The main point of a Facebook app though is engagement in a vacuum, where on your website they are hunting and pecking for YOUR information. Your product catalog isn’t going to get anyone excited even though it is the same technology as “find a new friend based on 4 random letters.”
2. Facebook Applications can be programmed in any language
PHP is what Facebook’s own site is programmed, so the library you get as a developer comes in PHP. What this means is the script kiddies have a development advantage. However, as long as you use the FB API properly (and there is a library available for most any language) you can use whatever language you want. I do my Facebook apps in Coldfusion. I have seen them in .net, perl, even straight HTML/Javascript. If you can program you can probably program a Facebook App, it is just more syntax to learn. Which brings me to.
3. A Facebook application doesn’t need to “do” anything
A Facebook “Application” can be a single page. I have seen them as “I support” type pages, or an invite. Because when you add an application it tells your friends this can still be viral. It can still get word out to small circles well. No, it won’t be the next hot thing like Dogbook, but if you have a small local audience people will at least click and see what this application is. There is practically free advertising for hooking into the API. Really, there doesn’t have to be any “interaction” at all.
4. A Facebook Application can be as big or as small as you like.
You can create an entire virtual world in a Facebook application. It is hosted on your server, maintained by your people, so do with it what you want. Facebook development is as complicated as you make it. Most are three to five actions (buy, sell, invite, fight/compare, purchase) because those are small, addictive and easy to use.

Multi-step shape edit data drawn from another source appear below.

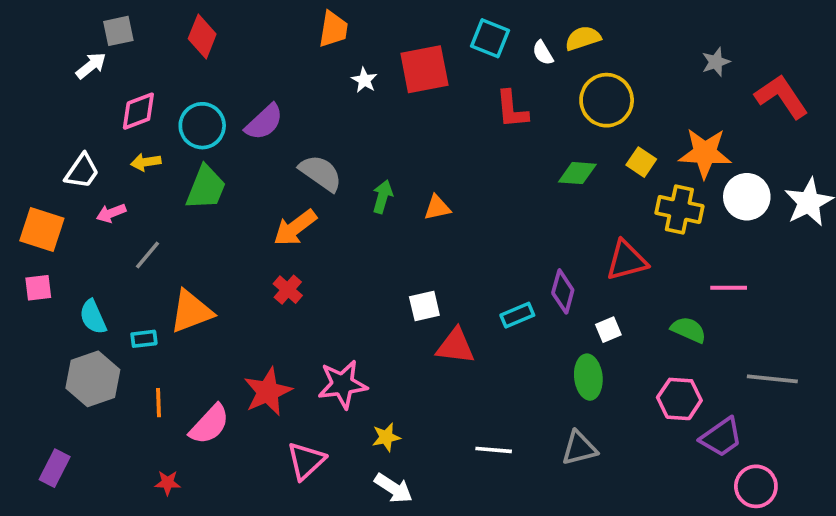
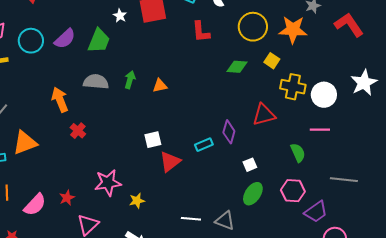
orange star: (705, 153) -> (293, 30), moved
gray semicircle: (321, 173) -> (96, 82), moved, turned -30
green trapezoid: (206, 188) -> (99, 41), moved
white circle: (747, 197) -> (324, 95), moved
orange arrow: (295, 228) -> (60, 100), moved, turned 105
white square: (608, 330) -> (250, 165), moved
green semicircle: (689, 330) -> (298, 153), turned 42
red triangle: (455, 346) -> (170, 162), turned -45
green ellipse: (588, 377) -> (253, 194), moved, turned 40
red star: (268, 392) -> (67, 198), moved, size x0.6
yellow star: (386, 437) -> (137, 201), moved
gray triangle: (579, 448) -> (225, 221), moved, turned 35

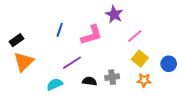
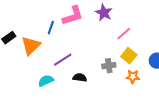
pink L-shape: (92, 35) -> (73, 16), moved
orange triangle: (24, 62) -> (31, 46), moved
gray cross: (112, 77) -> (109, 66), moved

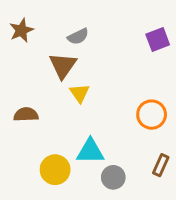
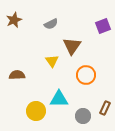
brown triangle: (63, 66) -> (72, 46), moved
orange circle: (152, 115) -> (86, 75), moved
gray circle: (113, 177) -> (83, 116), moved

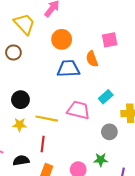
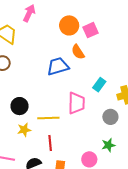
orange circle: (62, 39) -> (69, 25), moved
pink trapezoid: (78, 110) -> (76, 103), turned 90

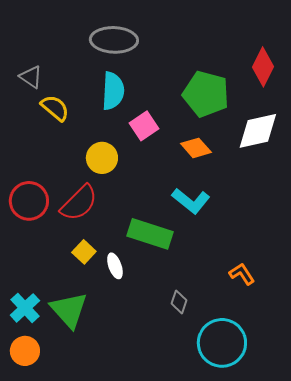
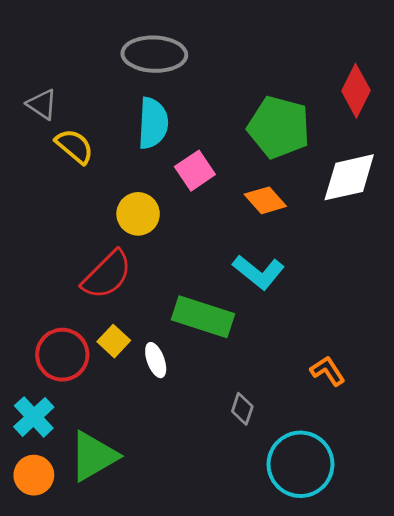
red circle: (29, 201) -> (62, 355), moved
green triangle: (69, 310) -> (93, 456), moved, turned 42

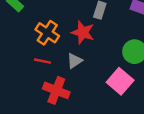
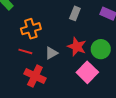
red star: (83, 32) -> (77, 47), moved
orange cross: (47, 33) -> (31, 29), turned 36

But you can create 70 action sites with their own sub-menus, economies, logins, etc. As much as you want to spend time and money you can make it that.
5. When Open Social gets rolling that Facebook Application can work other places with some tweaking
Google, of course, is leading the way and created Open Social. So far it hasn’t caught on, but it will. There are still some questions on security and so on but the idea is this, the App you created in Facebook will also use the Open Social API.

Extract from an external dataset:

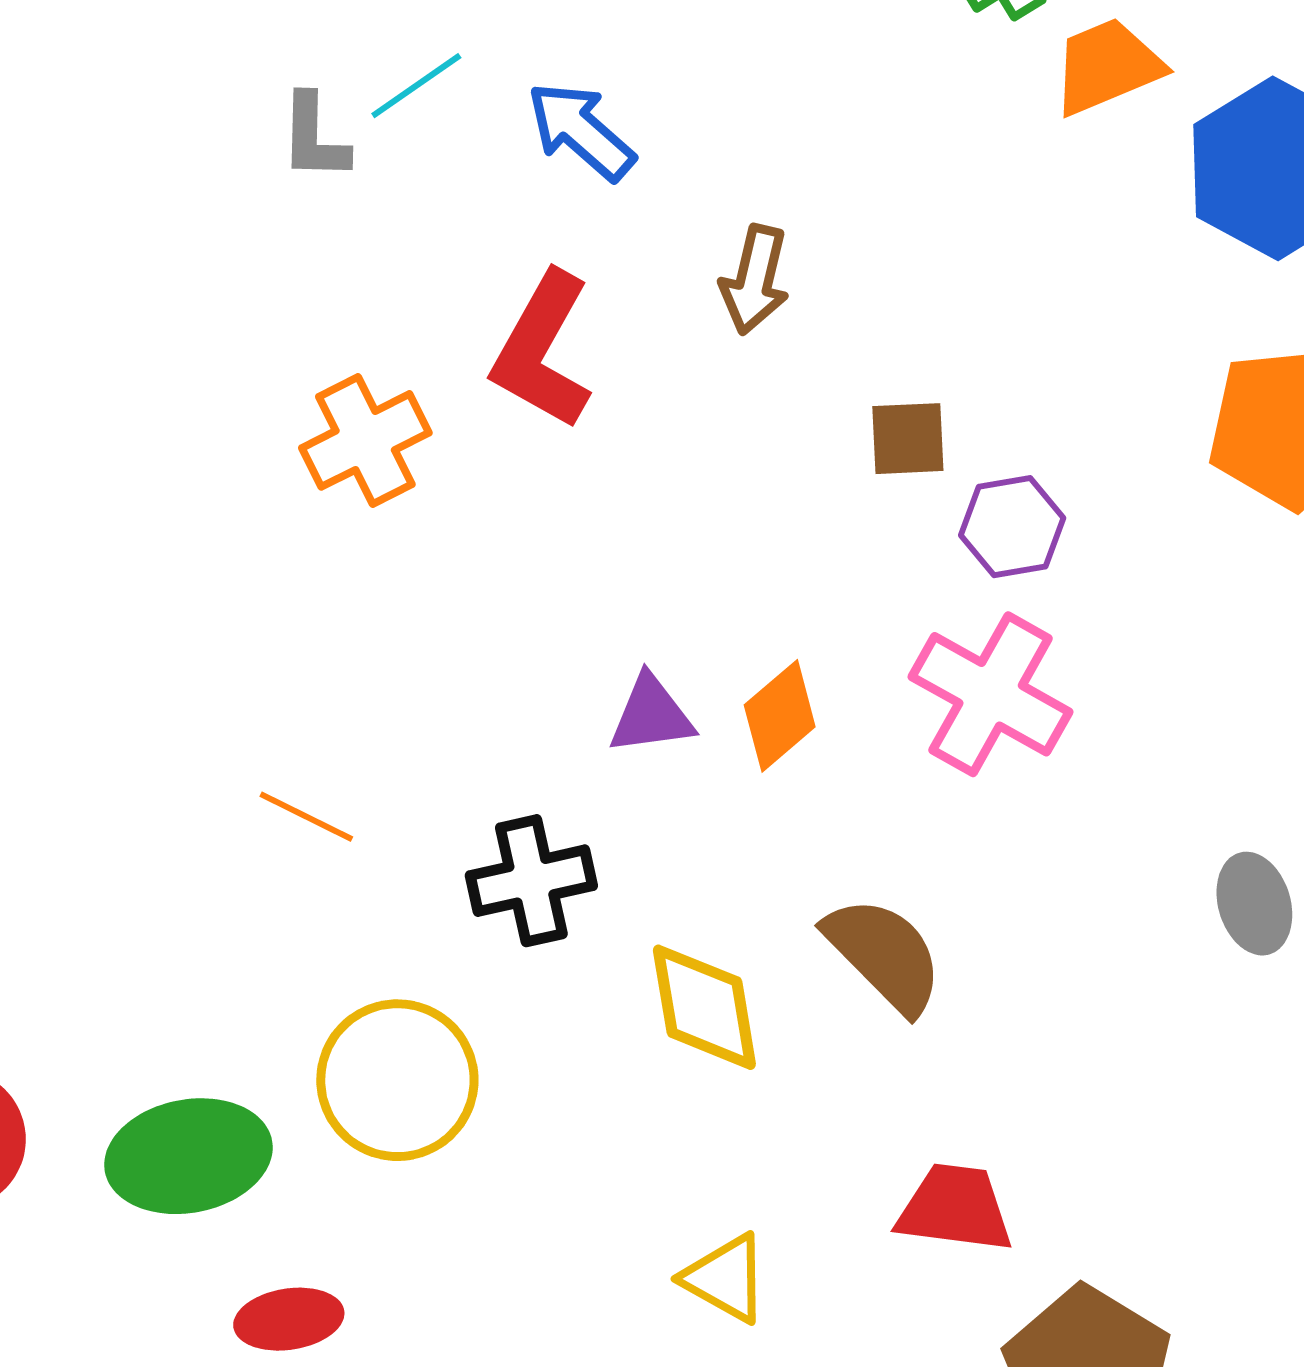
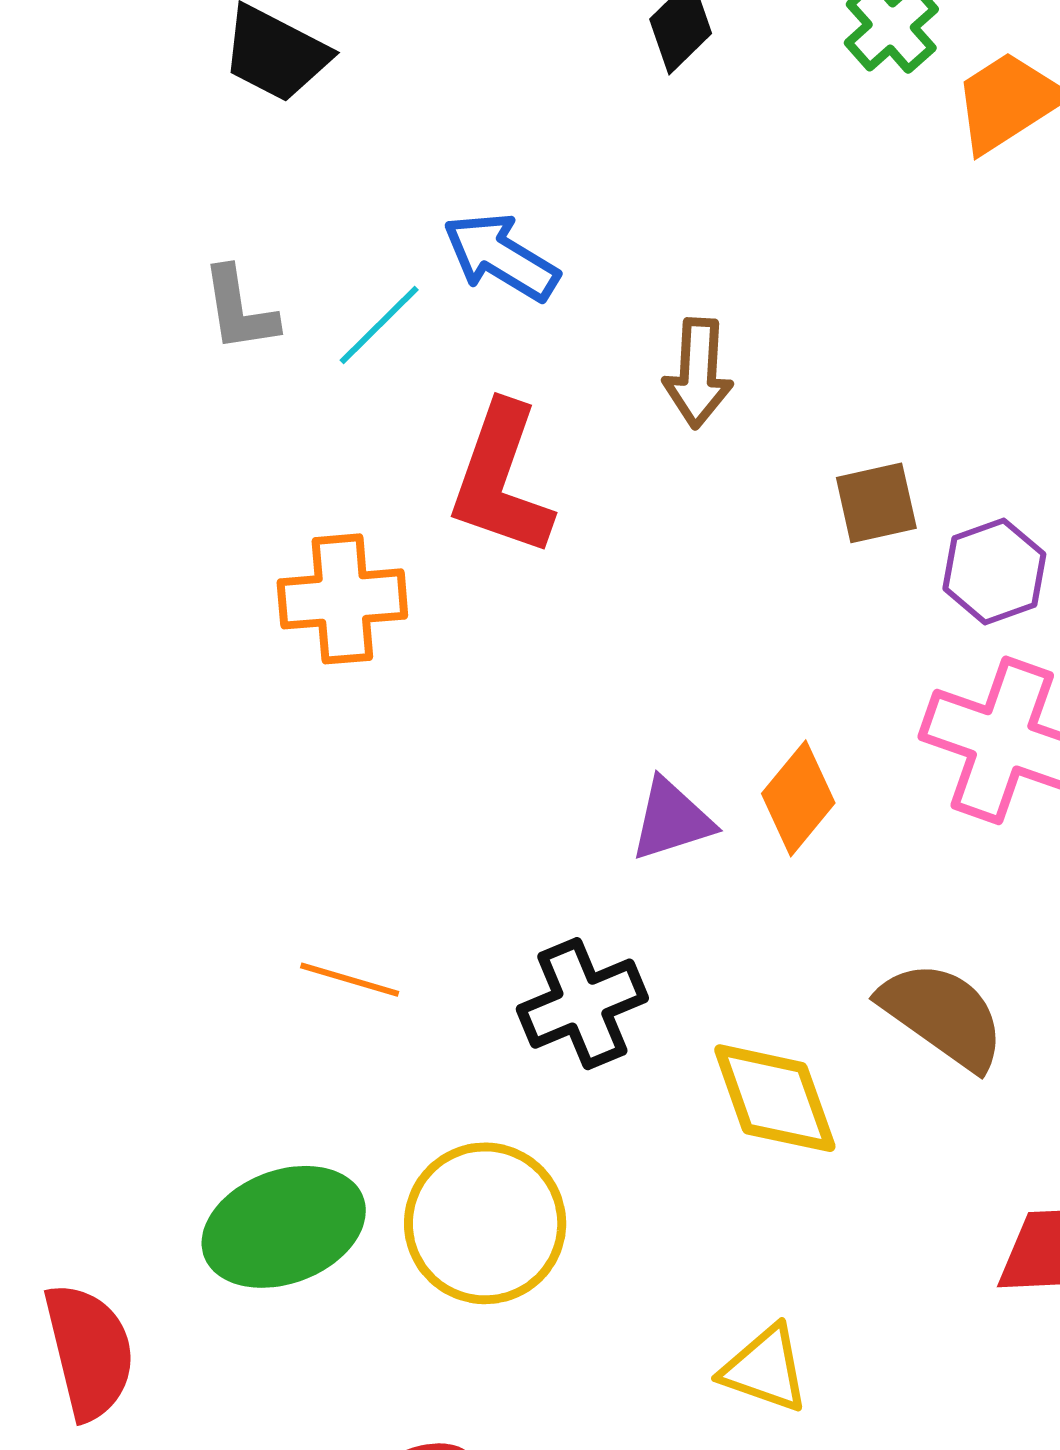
cyan line: (416, 86) -> (379, 325), moved
orange cross: (365, 440) -> (342, 599), turned 32
green ellipse: (188, 1156) -> (284, 1227), moved
yellow triangle: (725, 1278) -> (765, 1369), moved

To un-tech that down a bit, if you are on Friendster and your buddy loves Hi5, you can still play the same game, and see their updates because OpenSocial talks to both networks at the same time. Now, Facebook has yet to sign onto Open Social because they have the lion’s share of the market, why should they? But the Open Social API will work a lot like the FBML language for Facebook, it won’t be a complete re-write to take that FB app and make it a myspace AND friendster AND Yahoo application.
6. Yes, you can display your logo on a Facebook Application
There is this rumor going around that you can’t brand your Facebook Application or have it link off Facebook. This is crap. What you can’t do on Facebook is use it as an adwords server, sell advertising to other companies, automatically link people to new pages, require downloads or “force” invite friends on install.
What you can do is, link to your site as an option, plaster your logo everywhere, suggest (and reward) invites of friends, say pretty much whatever you want and design it how you feel. Sure you can use it simply as a sales tool but that isn’t going to be popular. There should still be a fun “catch” some place.
7. Facebook Apps tell people’s friends when they are installed and used
This is really the biggest advantage of a Facebook Application. Jane Popular has 200 friends. When she installs your Application it gets listed as an update for her. The next time her 200 friends log on they see Jane installed your new toy. They get curious and some of them install it too, then their friends see the same message and so on.
Even better if Jane Popular likes your game, tracker, whatever, you can put an update on her newsfeed that a new level was reached, a trivia contest was passed a survey was taken, whatever (you can update a person’s profile 5 times a day as they use your product), that also is an alert friends see.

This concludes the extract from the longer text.